The doctor drew a breath and puffed out his cheeks.
“It’s possible but it would be difficult, yes. Heart transplants, for example, are a five-hour procedure with a team of six. A person doing this alone in a chop shop, as they’re commonly called, could get by with a heart and lung machine, a monitoring system, a defibrillator and a hell of a lot of drugs. It would be risky. Things would be made easier for the survivable transplants by the fact that only one of the patients has to survive. Like I said, I think the man you’re looking for probably tried and failed a number of times before he got the technique right.”
“So it’s possible we’ve got recipients as well as donors in our body pile,” I told Eden. She looked downtrodden.
“What kind of drugs are we searching for here?”
“Anticoagulants, antiseptics, sedatives, anesthetics. Adrenaline. The real money shots would be the anti-rejection drugs. Various immunosuppressants. They’re not easy to get, even on the black market. A patient’s critical stage is just after the transplant operation, when the body fights the foreign organ because of the unfamiliar DNA. The anti-rejection drugs stop this process. Organ transplant recipients need to be on a program of anti-rejection medication for the rest of their lives.”
“We’ll need a list of the most common anti-rejection drugs and their manufacturers.”
“I’ll have my secretary print you one out.”

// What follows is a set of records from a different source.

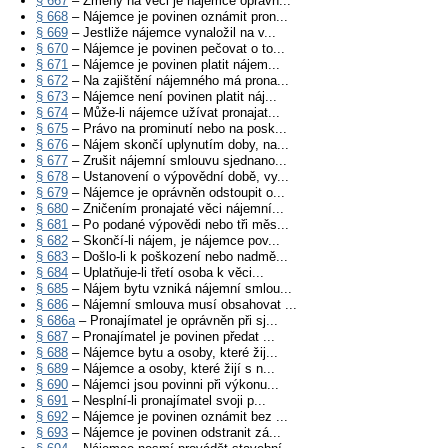
§ 667
– Změny na věci je nájemce oprávn...
§ 668
– Nájemce je povinen oznámit pron...
§ 669
– Jestliže nájemce vynaložil na v...
§ 670
– Nájemce je povinen pečovat o to...
§ 671
– Nájemce je povinen platit nájem...
§ 672
– Na zajištění nájemného má prona...
§ 673
– Nájemce není povinen platit náj...
§ 674
– Může-li nájemce užívat pronajat...
§ 675
– Právo na prominutí nebo na posk...
§ 676
– Nájem skončí uplynutím doby, na...
§ 677
– Zrušit nájemní smlouvu sjednano...
§ 678
– Ustanovení o výpovědní době, vy...
§ 679
– Nájemce je oprávněn odstoupit o...
§ 680
– Zničením pronajaté věci nájemní...
§ 681
– Po podané výpovědi nebo tři měs...
§ 682
– Skončí-li nájem, je nájemce pov...
§ 683
– Došlo-li k poškození nebo nadmě...
§ 684
– Uplatňuje-li třetí osoba k věci...
§ 685
– Nájem bytu vzniká nájemní smlou...
§ 686
– Nájemní smlouva musí obsahovat ...
§ 686a
– Pronajímatel je oprávněn při sj...
§ 687
– Pronajímatel je povinen předat ...
§ 688
– Nájemce bytu a osoby, které žij...
§ 689
– Nájemce a osoby, které žijí s n...
§ 690
– Nájemci jsou povinni při výkonu...
§ 691
– Nesplní-li pronajímatel svoji p...
§ 692
– Nájemce je povinen oznámit bez ...
§ 693
– Nájemce je povinen odstranit zá...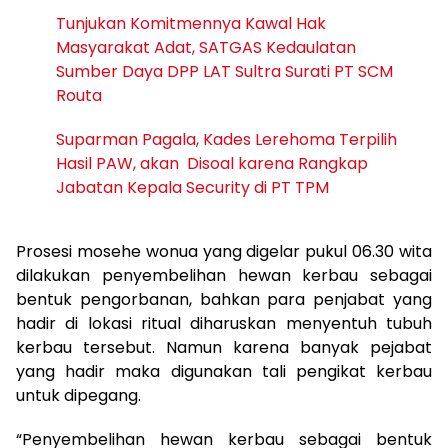
Tunjukan Komitmennya Kawal Hak
Masyarakat Adat, SATGAS Kedaulatan
Sumber Daya DPP LAT Sultra Surati PT SCM
Routa
Suparman Pagala, Kades Lerehoma Terpilih
Hasil PAW, akan Disoal karena Rangkap
Jabatan Kepala Security di PT TPM
Prosesi mosehe wonua yang digelar pukul 06.30 wita
dilakukan penyembelihan hewan kerbau sebagai
bentuk pengorbanan, bahkan para penjabat yang
hadir di lokasi ritual diharuskan menyentuh tubuh
kerbau tersebut. Namun karena banyak pejabat
yang hadir maka digunakan tali pengikat kerbau
untuk dipegang.
“Penyembelihan hewan kerbau sebagai bentuk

“Can you speculate about the sort of prices a recipient would be looking at?”
Again, Rassi shrugged.
“He could charge whatever he liked. Transplant tourism is rampant in China, encouraged by their lax medical consent laws and Mao’s barefoot doctor program. There are places in provincial China where you can get a kidney for ten grand Australian, but you run the risk of unskilled surgeons, money scams and disease. A well-organized, confident and discreet surgeon, operating out of your home country, with a record of success—forged or legitimate—could charge upwards of eighty grand.”
“Jesus,” I said.
“How do you put a price on life, Detective?” Rassi eyed me curiously. “If you had the money, would you play your hand on the waiting list?”
I didn’t answer.
We spoke for an hour or so, going back over the process of transplantation, the necessary materials and skills. It seemed to me, as I sat quietly calculating in my leather armchair, that the killer had outlaid a million or more on his setup costs alone. The profits of the business were mild in comparison, but unlimited. Rassi provided documented cases of transplant tourism operating in China, the Philippines and Pakistan. There was no reason, he concluded, that our killer could not be going global with his business. There was no reason why he wasn’t conducting a transplant operation every couple of weeks.